As would be appreciated, the term “in real time” does not necessarily relate to a concurrent process, but merely a process with very low latency (i.e. within some cycles) enabled by the dedicated communication means which allows for commands may be submitted to the monitoring system soon after being executed in the core pipeline. This allows for any corrective actions to be taken during operation of the processor system, as opposed to a post-analysis which can only identify whether anomalies had occurred in previous operation.
Whilst it is foreseen that the method of the first aspect would find use on a processing system with any number of main cores (whether that be a single core, or multi cores), the real time monitoring of the HPMs and their performance counters such as PMCs allows for Built-In-Self-Test possibilities for timing correctness in multicore systems. As such, the processor system may comprise a multi-processor system-on-chip, MPSoC, system.
The steps of monitoring, classifying, comparing and identifying may be performed by a tightly coupled hardware accelerator, TCHA. In this way, the monitoring system may be a TCHA. A TCHA is a tightly coupled piece of computer hardware that is configured to perform a limited set of specific instructions more efficiently when compared to software (SW) running on one or more of the main core(s) of the processing system.
The processor system may be based on a customisable instruction set architecture, ISA, configured to instruct the TCHA. Such architectures allow for custom instructions that can be defined to configure, read, write and enable the status of an external device. These can be leveraged to enable the integration of a separate device, such as a TCHA. As such, by utilising an ISA architecture, such as a RISC-V architecture, the instructions may be customised so as to be made aware of and utilise the interface connecting the TCHA with the RISC-V core(s). One example of possible implementation utilise the standardized RoCC interface.
In response to identifying an anomaly in the nominal execution of the task, the method may further comprise instructing an interruption to one or more main core(s) of the processor system in order to remove the anomalous artefact. This is enabled by the real-time monitoring that is provided by the first aspect.
Additionally or alternatively, in response to identifying an anomaly in the nominal execution of the task, the one or more main core(s) of the processor system may be notified. Therefore, the identification of an anomaly may not necessary result in an interrupt. The identification may be via messages, flags, CSR (Control-Status Registers) update, etc.
The comparing of the classified task with an expected completion profile of the task and identifying anomalies may be performed by procedural coding and/or machine learning paradigms.
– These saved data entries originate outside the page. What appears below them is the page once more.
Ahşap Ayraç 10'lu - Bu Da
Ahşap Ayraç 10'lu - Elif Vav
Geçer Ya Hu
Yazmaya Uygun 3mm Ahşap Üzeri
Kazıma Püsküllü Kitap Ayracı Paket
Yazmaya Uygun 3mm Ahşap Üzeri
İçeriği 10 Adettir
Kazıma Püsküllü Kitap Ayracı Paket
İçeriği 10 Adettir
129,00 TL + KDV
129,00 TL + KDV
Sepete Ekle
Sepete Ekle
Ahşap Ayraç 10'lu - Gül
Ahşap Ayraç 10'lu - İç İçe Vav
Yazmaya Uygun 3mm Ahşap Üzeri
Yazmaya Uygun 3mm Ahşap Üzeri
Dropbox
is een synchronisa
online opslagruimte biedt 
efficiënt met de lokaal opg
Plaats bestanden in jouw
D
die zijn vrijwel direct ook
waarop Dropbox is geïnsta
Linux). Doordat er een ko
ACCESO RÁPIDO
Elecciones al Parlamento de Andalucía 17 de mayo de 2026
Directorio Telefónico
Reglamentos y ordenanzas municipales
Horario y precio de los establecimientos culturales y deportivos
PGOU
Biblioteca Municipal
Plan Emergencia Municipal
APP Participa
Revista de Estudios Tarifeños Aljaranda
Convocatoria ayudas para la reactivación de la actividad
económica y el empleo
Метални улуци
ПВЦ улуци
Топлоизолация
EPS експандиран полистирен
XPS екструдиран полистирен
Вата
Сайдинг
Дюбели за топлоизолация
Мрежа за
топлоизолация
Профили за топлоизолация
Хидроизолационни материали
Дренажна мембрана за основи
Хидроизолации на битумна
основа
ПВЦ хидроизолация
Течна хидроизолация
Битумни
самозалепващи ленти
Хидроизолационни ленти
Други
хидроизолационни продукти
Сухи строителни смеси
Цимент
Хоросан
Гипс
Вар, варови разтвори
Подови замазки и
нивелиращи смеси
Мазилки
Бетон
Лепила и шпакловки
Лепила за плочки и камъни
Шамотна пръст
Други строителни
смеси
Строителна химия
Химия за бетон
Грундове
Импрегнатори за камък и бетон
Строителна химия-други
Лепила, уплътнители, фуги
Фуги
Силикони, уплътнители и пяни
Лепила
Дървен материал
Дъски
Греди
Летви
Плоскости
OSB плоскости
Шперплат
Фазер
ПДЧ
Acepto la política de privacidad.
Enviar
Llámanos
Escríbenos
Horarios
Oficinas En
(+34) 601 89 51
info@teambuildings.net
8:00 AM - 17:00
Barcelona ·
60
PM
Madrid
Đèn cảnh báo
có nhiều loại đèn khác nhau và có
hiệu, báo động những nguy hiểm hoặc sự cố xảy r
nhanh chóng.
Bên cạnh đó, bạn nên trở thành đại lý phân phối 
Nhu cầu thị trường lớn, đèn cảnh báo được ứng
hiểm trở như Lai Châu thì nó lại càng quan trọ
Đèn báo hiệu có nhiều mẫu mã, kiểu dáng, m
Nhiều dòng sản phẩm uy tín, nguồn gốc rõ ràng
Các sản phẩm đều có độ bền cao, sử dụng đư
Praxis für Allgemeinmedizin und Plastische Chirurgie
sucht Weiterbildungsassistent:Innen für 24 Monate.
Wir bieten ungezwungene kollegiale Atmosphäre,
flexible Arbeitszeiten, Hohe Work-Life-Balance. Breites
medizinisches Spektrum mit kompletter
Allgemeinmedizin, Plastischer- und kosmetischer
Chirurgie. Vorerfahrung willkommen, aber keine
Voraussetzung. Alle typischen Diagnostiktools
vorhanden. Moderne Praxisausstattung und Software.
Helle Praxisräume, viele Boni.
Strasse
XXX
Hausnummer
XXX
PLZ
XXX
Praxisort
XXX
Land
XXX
The method may further comprise inputting historical HPM data for the completion of the task into a machine learning model in order to determine the expected completion profile of the task. In this way, a machine learning model may be used to firstly learn how a task profile should look, and then to classify the same task in a real time operation to see if there has been anomalous execution.
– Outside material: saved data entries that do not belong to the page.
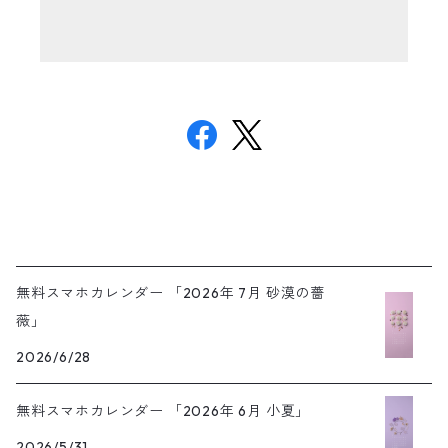
無料スマホカレンダー 「2026年 7月 砂漠の薔
薇」
2026/6/28
無料スマホカレンダー 「2026年 6月 小夏」
2026/5/31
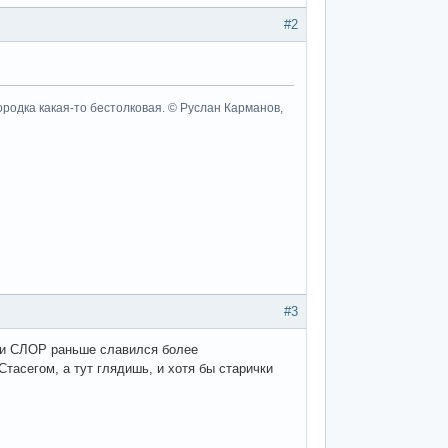
#2
ородка какая-то бестолковая. © Руслан Карманов,
#3
а и СЛОР раньше славился более
тасегом, а тут глядишь, и хотя бы старички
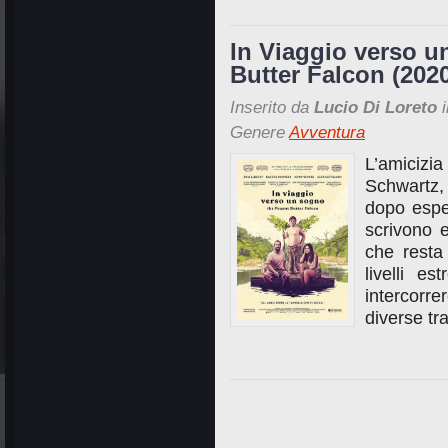
In Viaggio verso 
Butter Falcon (202
Inserito da
Lucio Di Loreto
i
Genere
Avventura
L’amicizi
Schwartz,
dopo espe
scrivono e
che resta
livelli e
intercorr
diverse tr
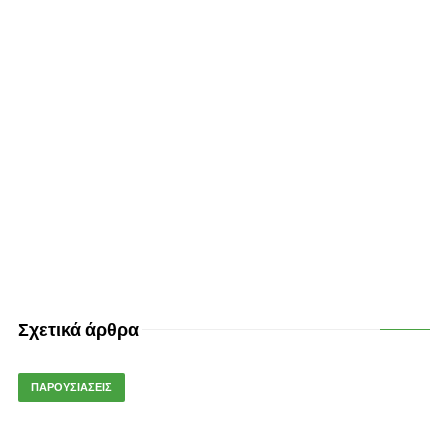
Σχετικά άρθρα
ΠΑΡΟΥΣΙΑΣΕΙΣ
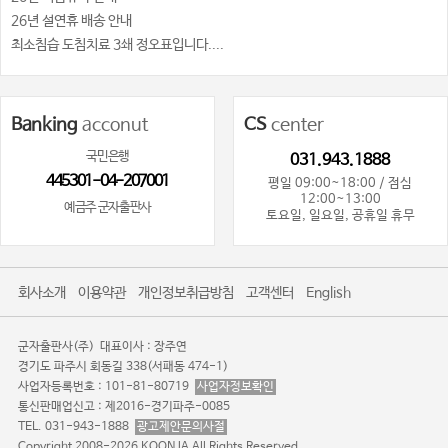
26년 설연휴 배송 안내
최소침습 도침치료 3쇄 정오표입니다....
Banking
acconut
CS
center
국민은행
031.943.1888
445301-04-207001
평일 09:00~18:00 / 점심
12:00~13:00
예금주 군자출판사
토요일, 일요일, 공휴일 휴무
회사소개
이용약관
개인정보취급방침
고객센터
English
군자출판사(주)
대표이사 : 장주연
경기도 파주시 회동길 338(서패동 474-1)
사업자등록번호 : 101-81-80719
사업자정보확인
통신판매업신고 : 제2016-경기파주-0085
TEL. 031-943-1888
광고제안문의사절
Copyright 2008-2026 KOONJA All Rights Reserved.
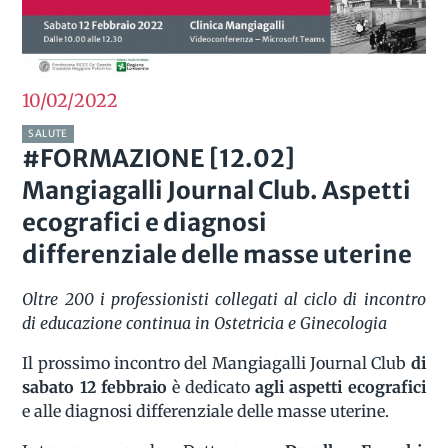
10/02
2022
SALUTE
#FORMAZIONE [12.02]
Mangiagalli Journal Club. Aspetti
ecografici e diagnosi
differenziale delle masse uterine
Oltre 200 i professionisti collegati al ciclo di incontro
di educazione continua in Ostetricia e Ginecologia
Il prossimo incontro del Mangiagalli Journal Club
di
sabato 12 febbraio
è dedicato
agli aspetti ecografici
e alle diagnosi differenziale delle masse uterine.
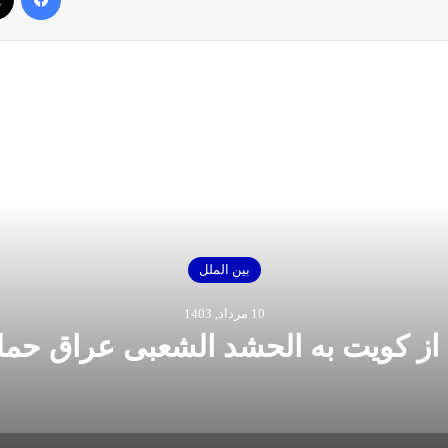
بعدی را بخوانید
بین الملل
10 مرداد, 1403
 از کویت به الحشد الشعبی عراق حمل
The task may be classified based on their Arithmetic Intensity, AI, metric.
In a second aspect, there is provided a system comprising a processor system and means for detecting anomalies in the nominal execution of tasks in the processor system. The means for detecting anomalies being connected to the processor system via dedicated communication means and is configured to: monitor, in real time via dedicated communication means, hardware performance monitors, HPMs, of at least one resource of the processor system resulting from the execution of a task on the processor system; classify the task based on the monitored HPMs; compare the classified task with an expected completion profile of the task; and if the classified task deviates from the expected completion profile, then identify an anomaly in the nominal execution of the task.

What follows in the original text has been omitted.